How to Benchmark Machine Learning Execution Speed

Introduction

Thanks to recent advances in storage capacity and memory management, it has become much easier to create machine learning and deep learning projects from the comfort of your own home.

In this article, I will introduce you to different possible approaches to machine learning projects in Python and give you some indications on their trade-offs in execution speed. Some of the different approaches are:

Using a personal computer/laptop CPU (Central processing unit)/GPU (Graphics processing unit).
Using cloud services (Kaggle, Google Colab).

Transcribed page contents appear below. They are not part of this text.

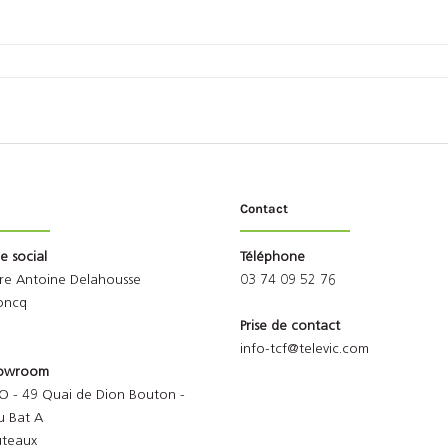
Contact
ge social
Téléphone
rre Antoine Delahousse
03 74 09 52 76
oncq
Prise de contact
info-tcf@televic.com
Showroom
O - 49 Quai de Dion Bouton -
u Bat A
uteaux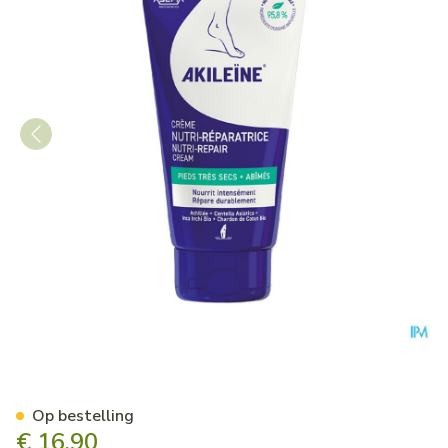
Akileine Creme Nutri-reparat
Op bestelling
€ 16,90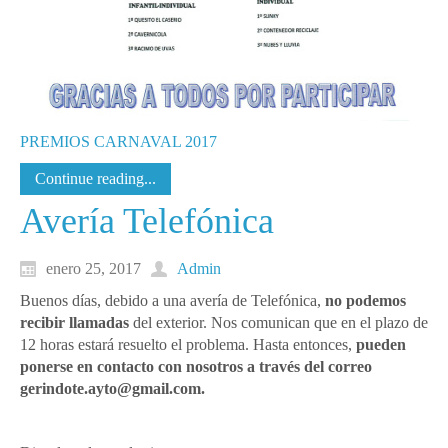
PREMIOS CARNAVAL 2017
Continue reading...
Avería Telefónica
enero 25, 2017
Admin
Buenos días, debido a una avería de Telefónica,
no podemos
recibir llamadas
del exterior. Nos comunican que en el plazo de
12 horas estará resuelto el problema. Hasta entonces,
pueden
ponerse en contacto con nosotros a través del correo
gerindote.ayto@gmail.com.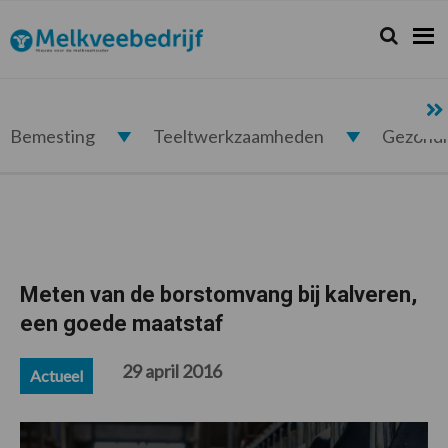
Spring
Door
Spring
Spring
naar
naar
naar
naar
Zoeken...
Zoek
Melkveebedrijf.nl
de
de
de
de
hoofdnavigatie
hoofd
eerste
voettekst
inhoud
sidebar
Bemesting
Teeltwerkzaamheden
Gezond
Meten van de borstomvang bij kalveren,
een goede maatstaf
29 april 2016
Actueel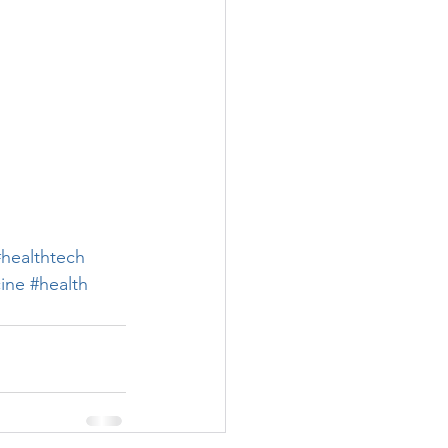
#healthtech
ine
#health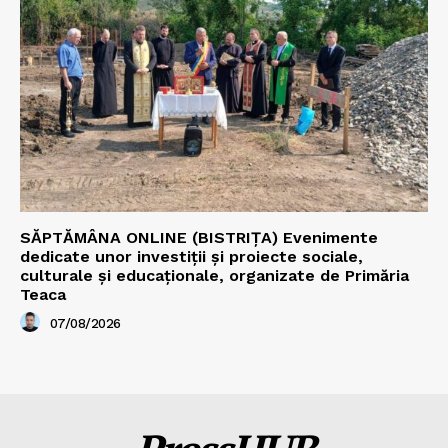
SĂPTĂMÂNA ONLINE (BISTRIȚA) Evenimente
dedicate unor investiții și proiecte sociale,
culturale și educaționale, organizate de Primăria
Teaca
07/08/2026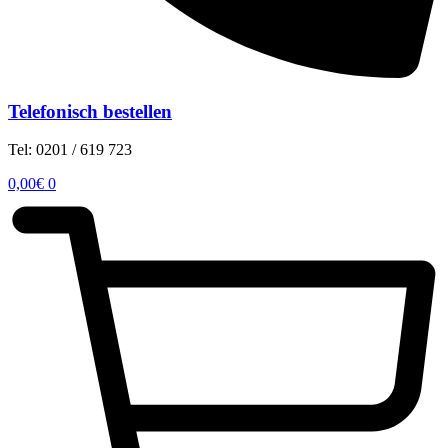
Telefonisch bestellen
Tel: 0201 / 619 723
0,00
€
0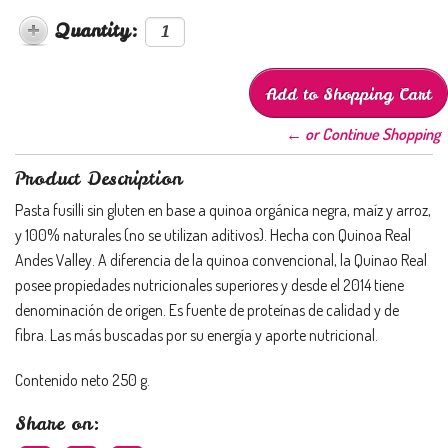
Quantity:
← or Continue Shopping
Product Description
Pasta fusilli sin gluten en base a quinoa orgánica negra, maíz y arroz,
y 100% naturales (no se utilizan aditivos). Hecha con Quinoa Real
Andes Valley. A diferencia de la quinoa convencional, la Quinao Real
posee propiedades nutricionales superiores y desde el 2014 tiene
denominación de origen. Es fuente de proteínas de calidad y de
fibra. Las más buscadas por su energía y aporte nutricional.
Contenido neto 250 g.
Share on: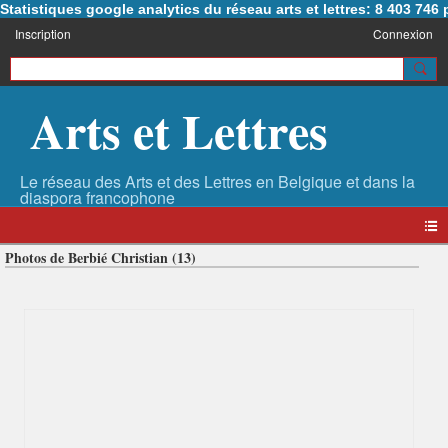
Statistiques google analytics du réseau arts et lettres: 8 403 74
Inscription
Connexion
Arts et Lettres
Photos de Berbié Christian (13)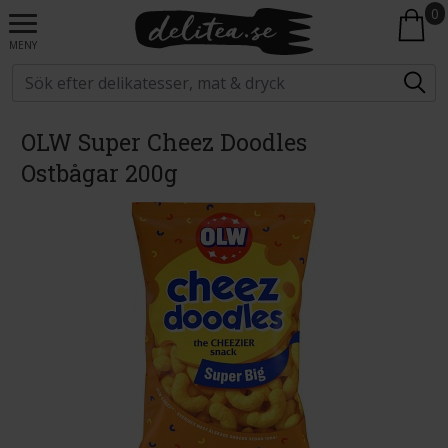
0
MENY
OLW Super Cheez Doodles
Ostbågar 200g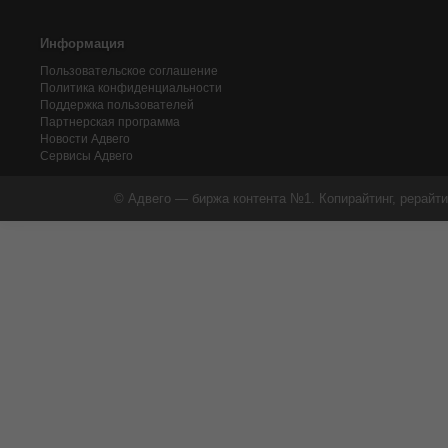
Информация
Пользовательское соглашение
Политика конфиденциальности
Поддержка пользователей
Партнерская программа
Новости Адвего
Сервисы Адвего
© Адвего — биржа контента №1. Копирайтинг, рерайти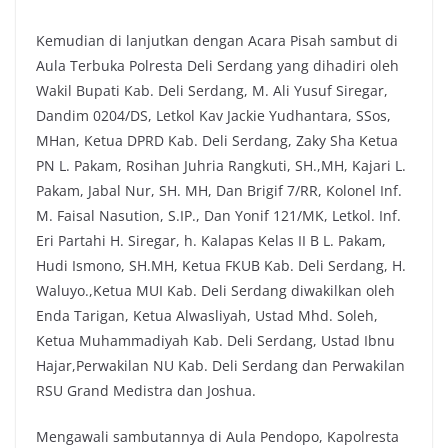
Kemudian di lanjutkan dengan Acara Pisah sambut di
Aula Terbuka Polresta Deli Serdang yang dihadiri oleh
Wakil Bupati Kab. Deli Serdang, M. Ali Yusuf Siregar,
Dandim 0204/DS, Letkol Kav Jackie Yudhantara, SSos,
MHan, Ketua DPRD Kab. Deli Serdang, Zaky Sha Ketua
PN L. Pakam, Rosihan Juhria Rangkuti, SH.,MH, Kajari L.
Pakam, Jabal Nur, SH. MH, Dan Brigif 7/RR, Kolonel Inf.
M. Faisal Nasution, S.IP., Dan Yonif 121/MK, Letkol. Inf.
Eri Partahi H. Siregar, h. Kalapas Kelas II B L. Pakam,
Hudi Ismono, SH.MH, Ketua FKUB Kab. Deli Serdang, H.
Waluyo.,Ketua MUI Kab. Deli Serdang diwakilkan oleh
Enda Tarigan, Ketua Alwasliyah, Ustad Mhd. Soleh,
Ketua Muhammadiyah Kab. Deli Serdang, Ustad Ibnu
Hajar,Perwakilan NU Kab. Deli Serdang dan Perwakilan
RSU Grand Medistra dan Joshua.
Mengawali sambutannya di Aula Pendopo, Kapolresta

First of all, we need to import all the necessary dependencies:

import numpy as np
import pandas as pd
from sklearn.preprocessing import StandardScaler
from sklearn.model_selection import train_test_split
from sklearn import preprocessing
from xgboost import XGBClassifier
import xgboost as xgb
from sklearn.metrics import accuracy_score

For this example, I decided to fabricate a simple dataset using Gaussian Distributions consisting of four features and two labels (0/1):

# Creating a linearly separable dataset using Gaussian Distributions.
# The first half of the number in Y is 0 and the other half 1.
# Therefore I made the first half of the 4 features quite different from
# the second half of the features (setting the value of the means quite 
# similar) so that make quite simple the classification between the 
# classes (the data is linearly separable).
dataset_len = 40000000
dlen = int(dataset_len/2)
X_11 = pd.Series(np.random.normal(2,2,dlen))
X_12 = pd.Series(np.random.normal(9,2,dlen))
X_1 = pd.concat([X_11, X_12]).reset_index(drop=True)
X_21 = pd.Series(np.random.normal(1,3,dlen))
X_22 = pd.Series(np.random.normal(7,3,dlen))
X_2 = pd.concat([X_21, X_22]).reset_index(drop=True)
X_31 = pd.Series(np.random.normal(3,1,dlen))
X_32 = pd.Series(np.random.normal(3,4,dlen))
X_3 = pd.concat([X_31, X_32]).reset_index(drop=True)
X_41 = pd.Series(np.random.normal(1,1,dlen))
X_42 = pd.Series(np.random.normal(5,2,dlen))
X_4 = pd.concat([X_41, X_42]).reset_index(drop=True)
Y = pd.Series(np.repeat([0,1],dlen))
df = pd.concat([X_1, X_2, X_3, X_4, Y], axis=1)
df.columns = ['X1', 'X2', 'X3', 'X_4', 'Y']
df.head()

Finally, now we just have to prepare our dataset to be fed into a machine learning model (dividing it into features and labels, and training and test sets):

train_size = 0.80
X = df.drop(['Y'], axis = 1).values
y = df['Y']

# label_encoder object knows how to understand word labels. 
label_encoder = preprocessing.LabelEncoder() 

# Encode labels
y = label_encoder.fit_transform(y) 

# identify shape and indices
num_rows, num_columns = df.shape
delim_index = int(num_rows * train_size)

# Splitting the dataset in training and test sets
X_train, y_train = X[:delim_index, :], y[:delim_index]
X_test, y_test = X[delim_index:, :], y[delim_index:]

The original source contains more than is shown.